The relatively quick evolution of nine unusual shark species has scientists intrigued.
- Living off Australia and New Guinea are at least nine species of walking sharks.
- Using fins as legs, they prowl coral reefs at low tide.
- The sharks are small, don't be frightened.
Natural selection takes time. According to the fossil record, sharks, for example, have been essentially the same for hundreds of millions of years. But something's up lately, and by "lately" we mean the last nine million years. Sharks off of Australia have learned to walk. Not Great Whites, fortunately. Small sharks that feed on coral reefs. Cute sharks, actually.
Scientists have known for some time that five such shark species exist, but new research nearly doubles that number to nine. The new information comes from a 12-year study from an an international team of scientists from University of Queensland (UQ), Conservation International, CSIRO, the Florida Museum of Natural History, and the Indonesian Institute of Sciences and Indonesian Ministry of Marine Affairs and Fisheries published in Marine and Freshwater Research.
Don't mess with success
Over the last 400 million years, only about 1,200 shark species have emerged. "We see animals from 180 million years ago with exactly the same teeth," Gavin Naylor of the Florida Program for Shark Research at the University of Florida tells National Geographic. While it's true they're not the most prolific reproducers, and have a long life span, that's still plenty of time for useful mutations to arise. On the other hand, if it ain't broke, don't fix it — Earth and the oceans may change, but as predators, sharks do just fine as they are. Even if, as Naylor says of sixgill sharks, they "seem stuck back in time."
Walking to dinner
The walking sharks, or "epaulette sharks," live in coastal waters off northern Australia and the island of New Guinea. They prowl coral reefs when the tide goes out, walking through shallow water on their pectoral fins in the front and pelvic fins in the back, on the hunt for crabs, shrimp, small fish. They're adept at wriggling their way into tight nooks to find food, too. "At less than a meter long on average," says Christine Dudgeon of UQ, "walking sharks present no threat to people, but their ability to withstand low oxygen environments and walk on their fins gives them a remarkable edge over their prey of small crustaceans and mollusks." Says Dudgeon, "During low tides, they became the top predator on the reef."

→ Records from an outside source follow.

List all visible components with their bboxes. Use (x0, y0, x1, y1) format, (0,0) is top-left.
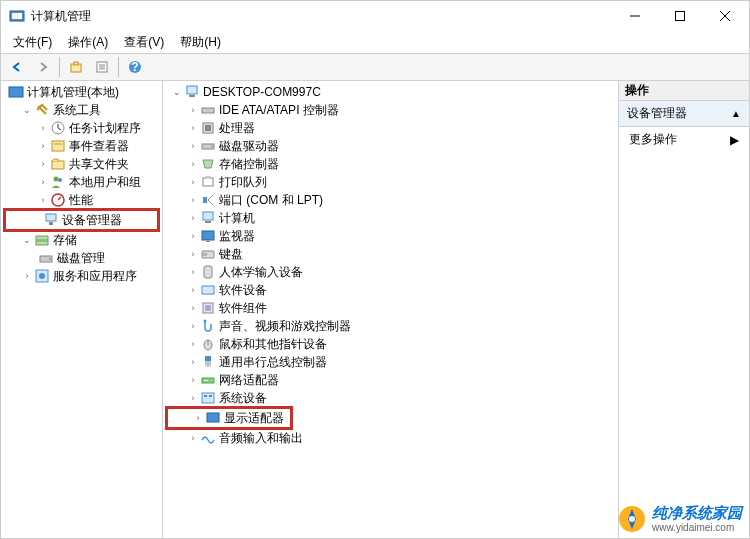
actions-context[interactable]: 设备管理器 ▲ (619, 101, 749, 127)
properties-button[interactable] (90, 55, 114, 79)
menu-file[interactable]: 文件(F) (5, 32, 60, 53)
svg-rect-24 (36, 236, 48, 240)
tree-label: 性能 (69, 192, 93, 209)
expand-icon[interactable]: › (187, 302, 199, 314)
expand-icon[interactable]: › (187, 104, 199, 116)
tree-event-viewer[interactable]: › 事件查看器 (3, 137, 160, 155)
expand-icon[interactable]: › (187, 248, 199, 260)
device-category[interactable]: ›显示适配器 (170, 409, 288, 427)
minimize-button[interactable] (612, 2, 657, 30)
device-category[interactable]: ›监视器 (165, 227, 616, 245)
svg-rect-41 (205, 221, 211, 223)
app-icon (9, 8, 25, 24)
tree-task-scheduler[interactable]: › 任务计划程序 (3, 119, 160, 137)
up-button[interactable] (64, 55, 88, 79)
expand-icon[interactable]: › (37, 122, 49, 134)
tree-disk-mgmt[interactable]: 磁盘管理 (3, 249, 160, 267)
display-adapter-icon (205, 410, 221, 426)
expand-icon[interactable]: › (187, 266, 199, 278)
svg-rect-58 (202, 393, 214, 403)
collapse-icon[interactable]: ⌄ (21, 104, 33, 116)
tree-performance[interactable]: › 性能 (3, 191, 160, 209)
right-arrow-icon: ▶ (730, 133, 739, 147)
svg-rect-18 (52, 161, 64, 169)
expand-icon[interactable]: › (187, 176, 199, 188)
device-category[interactable]: ›音频输入和输出 (165, 429, 616, 447)
svg-rect-54 (205, 356, 211, 361)
device-category[interactable]: ›人体学输入设备 (165, 263, 616, 281)
svg-point-20 (58, 178, 62, 182)
device-category[interactable]: ›存储控制器 (165, 155, 616, 173)
tree-system-tools[interactable]: ⌄ 系统工具 (3, 101, 160, 119)
expand-icon[interactable]: › (187, 320, 199, 332)
disk-drive-icon (200, 138, 216, 154)
expand-icon[interactable]: › (187, 230, 199, 242)
device-category[interactable]: ›鼠标和其他指针设备 (165, 335, 616, 353)
device-category[interactable]: ›声音、视频和游戏控制器 (165, 317, 616, 335)
svg-point-19 (54, 177, 59, 182)
device-category[interactable]: ›IDE ATA/ATAPI 控制器 (165, 101, 616, 119)
tree-services-apps[interactable]: › 服务和应用程序 (3, 267, 160, 285)
expand-icon[interactable]: › (187, 392, 199, 404)
collapse-icon[interactable]: ⌄ (21, 234, 33, 246)
device-tree-pane[interactable]: ⌄ DESKTOP-COM997C ›IDE ATA/ATAPI 控制器›处理器… (163, 81, 619, 538)
maximize-button[interactable] (657, 2, 702, 30)
device-category[interactable]: ›键盘 (165, 245, 616, 263)
tree-label: 磁盘驱动器 (219, 138, 279, 155)
expand-icon[interactable]: › (192, 412, 204, 424)
expand-icon[interactable]: › (187, 284, 199, 296)
forward-button[interactable] (31, 55, 55, 79)
expand-icon[interactable]: › (187, 338, 199, 350)
back-button[interactable] (5, 55, 29, 79)
close-button[interactable] (702, 2, 747, 30)
device-category[interactable]: ›系统设备 (165, 389, 616, 407)
tree-storage[interactable]: ⌄ 存储 (3, 231, 160, 249)
expand-icon[interactable]: › (37, 176, 49, 188)
watermark: 纯净系统家园 www.yidaimei.com (618, 505, 742, 533)
help-button[interactable]: ? (123, 55, 147, 79)
device-category[interactable]: ›软件组件 (165, 299, 616, 317)
device-root[interactable]: ⌄ DESKTOP-COM997C (165, 83, 616, 101)
computer-mgmt-icon (8, 84, 24, 100)
device-category[interactable]: ›计算机 (165, 209, 616, 227)
tree-root[interactable]: 计算机管理(本地) (3, 83, 160, 101)
menu-action[interactable]: 操作(A) (60, 32, 116, 53)
expand-icon[interactable]: › (187, 158, 199, 170)
tree-local-users[interactable]: › 本地用户和组 (3, 173, 160, 191)
expand-icon[interactable]: › (187, 356, 199, 368)
svg-rect-42 (202, 231, 214, 240)
expand-icon[interactable]: › (187, 432, 199, 444)
expand-icon[interactable]: › (37, 158, 49, 170)
svg-rect-40 (203, 212, 213, 220)
menu-view[interactable]: 查看(V) (116, 32, 172, 53)
expand-icon[interactable]: › (187, 122, 199, 134)
device-category[interactable]: ›软件设备 (165, 281, 616, 299)
desktop-icon (184, 84, 200, 100)
expand-icon[interactable]: › (187, 374, 199, 386)
more-actions[interactable]: 更多操作 ▶ (619, 127, 749, 152)
tree-shared-folders[interactable]: › 共享文件夹 (3, 155, 160, 173)
tree-device-manager[interactable]: 设备管理器 (8, 211, 155, 229)
svg-rect-47 (204, 266, 212, 278)
expand-icon[interactable]: › (187, 212, 199, 224)
more-actions-label: 更多操作 (629, 131, 677, 148)
device-category[interactable]: ›通用串行总线控制器 (165, 353, 616, 371)
expand-icon[interactable]: › (187, 140, 199, 152)
device-category[interactable]: ›处理器 (165, 119, 616, 137)
expand-icon[interactable]: › (37, 140, 49, 152)
collapse-icon[interactable]: ⌄ (171, 86, 183, 98)
svg-rect-3 (675, 12, 684, 21)
expand-icon[interactable]: › (187, 194, 199, 206)
menu-help[interactable]: 帮助(H) (172, 32, 229, 53)
device-manager-icon (43, 212, 59, 228)
expand-icon[interactable]: › (21, 270, 33, 282)
device-category[interactable]: ›打印队列 (165, 173, 616, 191)
services-icon (34, 268, 50, 284)
tree-label: 事件查看器 (69, 138, 129, 155)
menubar: 文件(F) 操作(A) 查看(V) 帮助(H) (1, 31, 749, 53)
device-category[interactable]: ›端口 (COM 和 LPT) (165, 191, 616, 209)
left-tree-pane[interactable]: 计算机管理(本地) ⌄ 系统工具 › 任务计划程序 › 事件查看器 › 共享文件… (1, 81, 163, 538)
device-category[interactable]: ›磁盘驱动器 (165, 137, 616, 155)
device-category[interactable]: ›网络适配器 (165, 371, 616, 389)
expand-icon[interactable]: › (37, 194, 49, 206)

The abilities of the small sharks — they're less than three feet in length — definitely put them in a class of their own, says Dudgeon: "These unique features are not shared with their closest relatives the bamboo sharks or more distant relatives in the carpet shark order including wobbegongs and whale sharks."
Though the five epaulette species don't look much alike, varying in markings and color, their DNA identified them as family. Says Dudgeon, "We estimated the connection between the species based on comparisons between their mitochondrial DNA which is passed down through the maternal lineage. This DNA codes for the mitochondria which are the parts of cells that transform oxygen and nutrients from food into energy for cells."
What's the hurry?
The researchers theorize that a few factors may have accelerated the epaulets' evolution. First off, they keep to themselves in their own separate region, with extensive inbreeding perhaps speeding up the rate of mutation. "Data suggests the new species evolved after the sharks moved away from their original population, became genetically isolated in new areas and developed into new species," explains Dudgeon. "They may have moved by swimming or walking on their fins, but it's also possible they 'hitched' a ride on reefs moving westward across the top of New Guinea, about two million years ago."
Another possible factor are the ever-changing reefs themselves. They're continually in flux as oceans change and as corals live and die, with rising and falling sea levels, as well as changing currents and temperatures. The epaulettes' success depends on adapting quickly to a very dynamic environment, about which Naylor says, "It's the shark equivalent of the Galápagos, where you can see shark evolution in action."
Beachgoers needn't fear for their tootsies just yet, but just wait another few million years, and who knows?